__Task brief__:
Pull every line containing "также" from the data.

[Saved entries]
_ _ _
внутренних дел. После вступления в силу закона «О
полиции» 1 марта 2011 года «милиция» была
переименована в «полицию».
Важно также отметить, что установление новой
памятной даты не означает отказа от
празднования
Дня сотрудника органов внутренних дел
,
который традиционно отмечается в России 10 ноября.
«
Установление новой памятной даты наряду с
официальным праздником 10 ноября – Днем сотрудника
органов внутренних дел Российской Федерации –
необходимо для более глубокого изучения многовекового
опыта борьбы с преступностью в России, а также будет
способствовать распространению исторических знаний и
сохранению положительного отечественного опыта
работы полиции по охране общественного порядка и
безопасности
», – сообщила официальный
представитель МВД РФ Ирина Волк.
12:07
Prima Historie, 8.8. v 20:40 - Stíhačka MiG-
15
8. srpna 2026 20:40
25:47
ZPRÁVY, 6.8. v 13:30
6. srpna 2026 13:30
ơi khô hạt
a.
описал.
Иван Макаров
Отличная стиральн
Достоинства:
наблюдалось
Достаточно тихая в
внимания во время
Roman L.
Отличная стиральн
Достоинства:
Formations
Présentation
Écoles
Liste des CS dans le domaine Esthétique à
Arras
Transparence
_ _ _
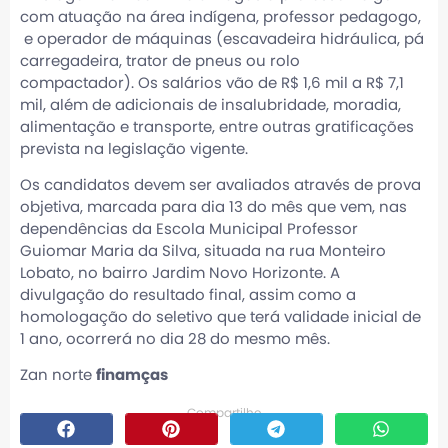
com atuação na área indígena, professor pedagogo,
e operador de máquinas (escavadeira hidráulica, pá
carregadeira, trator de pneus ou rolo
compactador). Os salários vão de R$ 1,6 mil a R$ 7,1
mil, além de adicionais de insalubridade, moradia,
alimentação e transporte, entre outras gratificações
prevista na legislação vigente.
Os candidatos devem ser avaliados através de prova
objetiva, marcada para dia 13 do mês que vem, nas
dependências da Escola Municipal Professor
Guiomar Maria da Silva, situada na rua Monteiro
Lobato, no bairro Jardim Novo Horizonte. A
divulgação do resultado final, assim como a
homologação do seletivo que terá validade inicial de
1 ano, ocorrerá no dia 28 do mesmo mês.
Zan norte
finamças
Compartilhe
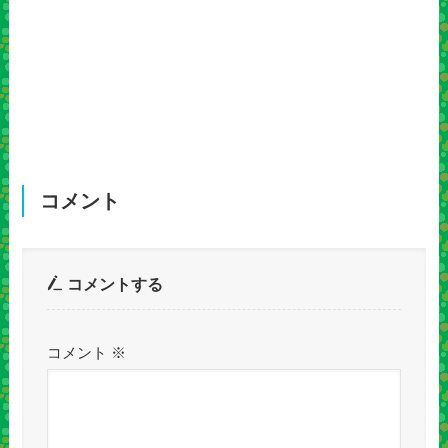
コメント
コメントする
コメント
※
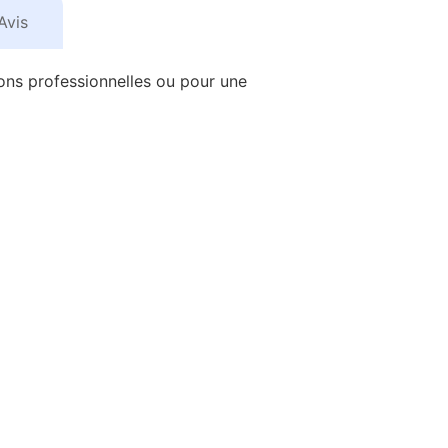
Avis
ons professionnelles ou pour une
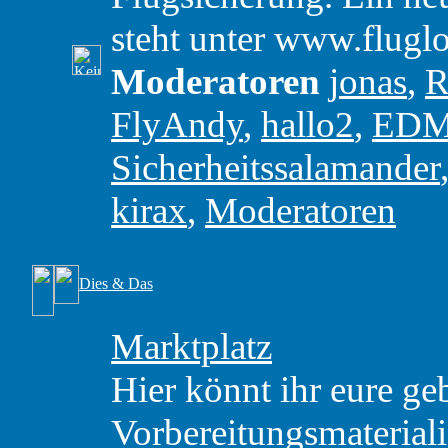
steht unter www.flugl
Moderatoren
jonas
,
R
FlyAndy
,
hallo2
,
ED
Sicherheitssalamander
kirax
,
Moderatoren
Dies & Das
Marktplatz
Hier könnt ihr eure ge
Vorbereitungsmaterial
_ _ _
__Result__:
Важно также отметить, что установление новой
опыта борьбы с преступностью в России, а также будет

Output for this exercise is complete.